We talked about the fraught histories of this on the land that our university occupies, including the university-owned buildings collectively known as Depot Campus — which includes a former “school”/“hospital”/institution for “the care, custody, education and employment of mental defective (feeble minded) and epileptic persons.”
[H/t to Michael Gill and Nirmala Erevelles for their fantastic article which provided the germs for these conversations in our classroom.]
Gill wrote that his students shared rumors that the old building is haunted now, and my class did the same. Our own classroom, several miles away from the old hospital, felt pretty eerie as the class processed that several of us in the room would have been institutionalized in a place like that.
Or instead, trying like Gilman’s narrator to convince our families that it really is okay to let us live in more space than one, horribly decorated room.

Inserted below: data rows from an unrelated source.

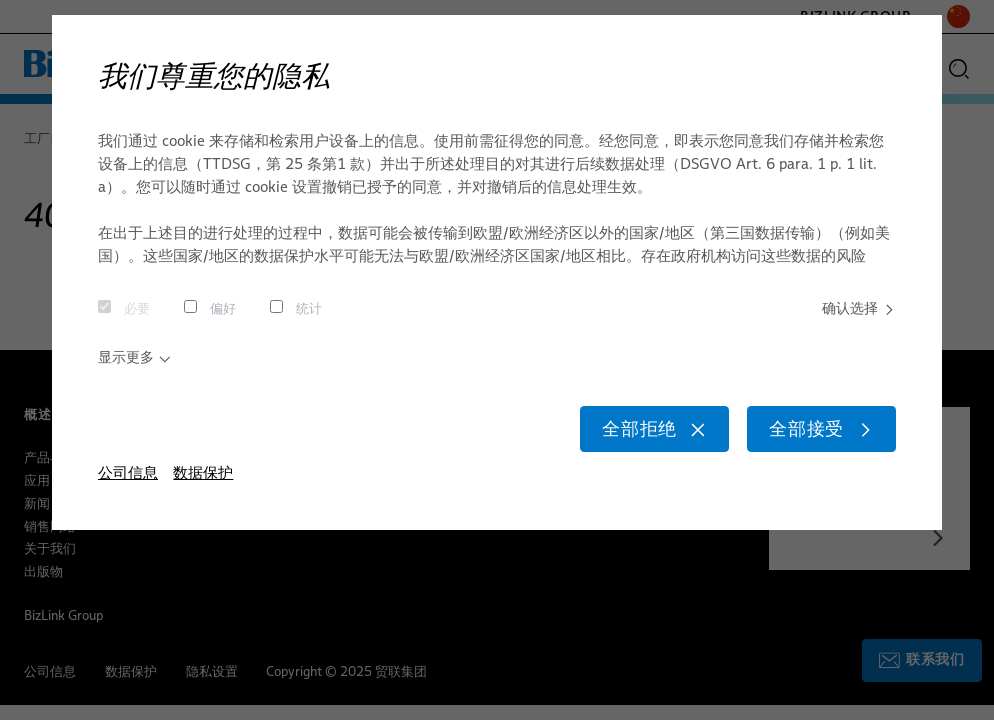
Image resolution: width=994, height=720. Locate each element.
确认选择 (856, 310)
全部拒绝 (627, 439)
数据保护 (203, 487)
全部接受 (813, 439)
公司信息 (128, 487)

So when I see Chidi “going insane and eating Peeps chili” I’m definitely laughing (and a little grossed out). But I’m also uncomfortably aware that Chidi is able to hold lecture while eating Peeps chili for all sort of reasons — he’s a male professor, has some career stability despite still working on his doctoral thesis, technically has already died, is fictional, etc. — while around 22,000 people are forcibly institutionalized in psychiatric hospitals, according to prisonpolicy.org. And people seen as “insane” are more likely to face serious jail time, health issues, homelessness, and suicide.
All of which is to say, when Carden’s “Chidi Janet” was identifiable because of Harper’s character’s stomachaches, panic, and needing to lie down in last week’s finale, I felt a bit weird. I know the show needed to exaggerate stereotypical parts of the characters for the audience to know which Janet was which. (And let it not go overlooked that Carden’s acting here was, as always, wonderful.) Now that the show seems to be asking some bigger questions about how to get into the Good Place — whether anyone is good enough to get in or if the Bad Place demons have rigged the game — I’m eager to see how the show talks about Chidi’s fate.
I don’t feel comfortable about making an argument about who should get into the Good Place, fictionally or otherwise, but I would like to see the show think about how they have painted Chidi as a “bad person” because of his anxiety. I continue to hope that Chidi is more than a stand-in for a crazy, anxious, Peeps-chili-eating, nutty professor. I think the show can do better than that.
After all, there’s a whole lot more to being mad than sweater vests and bad cooking.